What is needed in this kind of experiment where you want to see the damping effect of your buddy holding the barrel and looking at muzzle velocity is to also to increase the charge weight as you go......the whole increase in muzzle velocity Harold Vaugn is talking about and the change in POI is due to increasing charge weight. Essentially the OCW method. A better test is to go run the OCW method, and monitor not only POI shift as charge weight goes up, but log velocity at each charge weight and graph it all. I would be interested to know if this shows that velocity flattens and becomes more consistent as charge weight goes up at the same shots where the OCW test finds the smallest groups on the targets.Just stop there, POI shift and MV are tied because of bullet release timing through barrel vibrations.
The cherry picked declaration by Vaughn is easy to take out of context.
He is not saying that vibrations change velocity, and that is not demonstrated in his book.
He's changed release timing, via changing MV, to cause vertical shifting, supporting one hypothesis about how barrels vibrate in vertical.
You can test this whole notion of vibrations changing MV in 5 minutes at the range to see it fail. One 5 shot group.
Have a buddy Grab/squeeze the barrel and fire through that chrono mid grouping, does MV change? NO
Forget the target, you likely missed it completely, and Vaughn described why.
Just shooting the same ammo with your buddy damping vibrations on all the same ammo is likely to show you nothing.
I agree with that. Thats like putting a barrel tuner on, and just shooting it on the same setting every time. No change.
If you just want to use the same ammo without changing charge weight, start adjusting the tuner, to different settings and log the velocities......there is likely going to be some small velocity change as the barrel goes into tune. But in order to see the magnitude of how the bullet timing of exit from the barrel is impacted by changing the barrel harmonics you are going to have to have some fine quality ammo with ES and SD down in the single digits. Otherwise you will miss it and will not be able to measure it. I believe the magnitude of the velocity changes where the curve flattens or goes down can be very small. Typically 5-10 fps or less. Look at some of the Satterlee curves. Run the Audette test the same way.
What we are talking about here is changing the bullet exit time in milli seconds of mill seconds to get the barrel pointing in the same direction at the same POI each shot. The fps needed to do this can be very small in a "velocity node" window, and then
not happen again until a much higher node on a higher harmonic order. If we just agree to disagree on this that's fine.

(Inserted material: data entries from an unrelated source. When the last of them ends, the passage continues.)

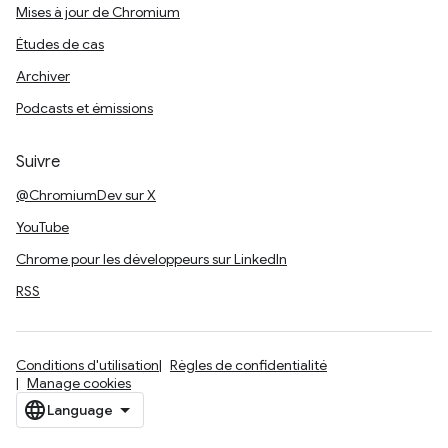
Mises à jour de Chromium
Études de cas
Archiver
Podcasts et émissions
Suivre
@ChromiumDev sur X
YouTube
Chrome pour les développeurs sur LinkedIn
RSS
Conditions d'utilisation
Règles de confidentialité
Manage cookies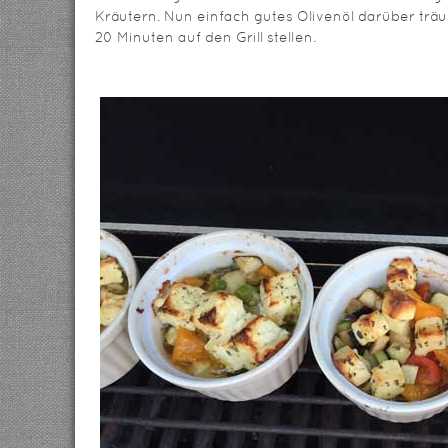
Kräutern. Nun einfach gutes Olivenöl darüber trä
20 Minuten auf den Grill stellen.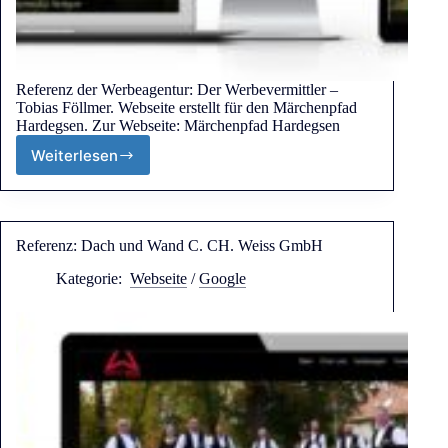
Referenz der Werbeagentur: Der Werbevermittler –
Tobias Föllmer. Webseite erstellt für den Märchenpfad
Hardegsen. Zur Webseite: Märchenpfad Hardegsen
Weiterlesen
Referenz: Dach und Wand C. CH. Weiss GmbH
Kategorie:
Webseite
/
Google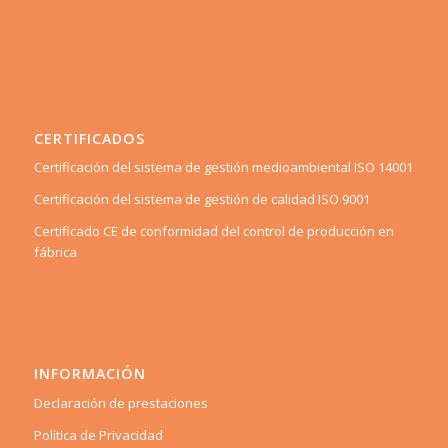
CERTIFICADOS
Certificación del sistema de gestión medioambiental ISO 14001
Certificación del sistema de gestión de calidad ISO 9001
Certificado CE de conformidad del control de producción en
fábrica
INFORMACIÓN
Declaración de prestaciones
Política de Privacidad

I may not be right, but this is what I think in the absence of hard data. I would love to see any work anyone has done or does in the future to plot velocity graphs by shot for increasing charge weights as they shoot Satterlee, Audette ladder, and OCW tests.
The key has to be identical temperature, cooling between shots, and great quality low ES and SD ammo, Same rifle.
What's that famous saying. In God we trust, all others bring data? I'm fine with that. This community either has the data or can
get the data to prove or disprove my hypothesis.....Its what I think, right now. Unproven with hard data, so get some guys together, like the community did for Hammer load data, go out and shoot some Satterlee Curves, Some Audette Ladder tests, some OCW round robins and log velocities. Use great quality ammo with low ES and SD, Let's see what the data says?
I suppose over time, I can do some of this myself since I am the one who's so curious and thinks it is all related.
But, it would be much better as an LRH community project, and have more acceptance one way or the other too.
I am not afraid to say I am wrong if the data says so.